ABOUT THIS EXERCISE:
Every entry below should be reproduced exactly; no picture is to be included.
[Start of Attachment]
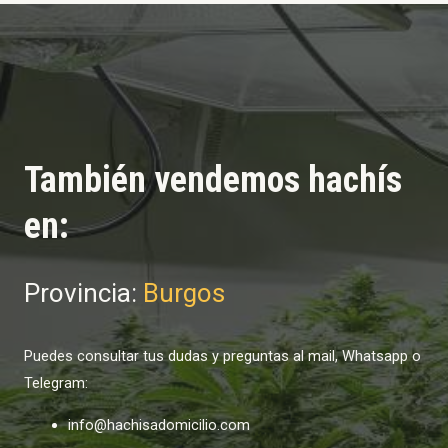
También vendemos hachís
en:
Provincia:
Burgos
Puedes consultar tus dudas y preguntas al mail, Whatsapp o
Telegram:
info@hachisadomicilio.com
[End of Attachment]
OUTPUT OF THE TASK:
También vendemos hachís
en:
Provincia:
Burgos
Puedes consultar tus dudas y preguntas al mail, Whatsapp o
Telegram:
info@hachisadomicilio.com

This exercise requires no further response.